### INSTRUCTIONS TO FOLLOW
Beginning with the line that holds "Recent Posts" in the data below, give again every line through the one that holds "Tata Magic 12-Seater – सबसे बेहतरीन", exactly as written.

*** Opening of RECORDS ***

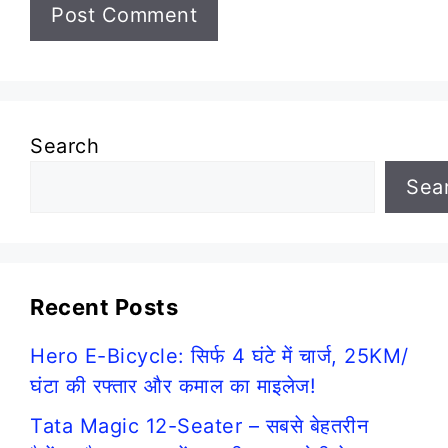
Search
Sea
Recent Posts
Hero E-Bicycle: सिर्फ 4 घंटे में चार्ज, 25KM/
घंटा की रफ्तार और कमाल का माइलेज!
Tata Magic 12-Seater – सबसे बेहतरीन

*** Close of RECORDS ***
*** Opening of RECORDS ***

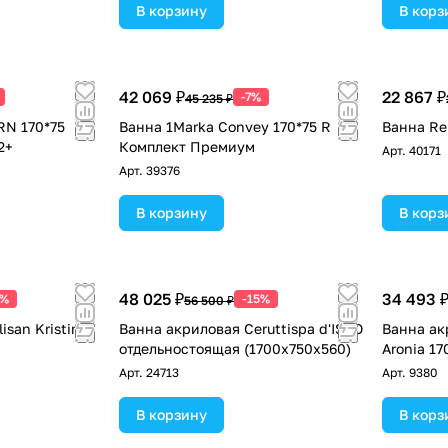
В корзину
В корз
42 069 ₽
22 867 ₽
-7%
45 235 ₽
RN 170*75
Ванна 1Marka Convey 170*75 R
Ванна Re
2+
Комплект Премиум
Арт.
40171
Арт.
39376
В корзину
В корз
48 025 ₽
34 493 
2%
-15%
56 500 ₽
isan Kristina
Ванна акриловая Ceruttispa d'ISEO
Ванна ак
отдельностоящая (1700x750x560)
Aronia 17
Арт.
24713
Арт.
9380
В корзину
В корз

*** Close of RECORDS ***

### YOUR RESPONSE
Recent Posts
Hero E-Bicycle: सिर्फ 4 घंटे में चार्ज, 25KM/
घंटा की रफ्तार और कमाल का माइलेज!
Tata Magic 12-Seater – सबसे बेहतरीन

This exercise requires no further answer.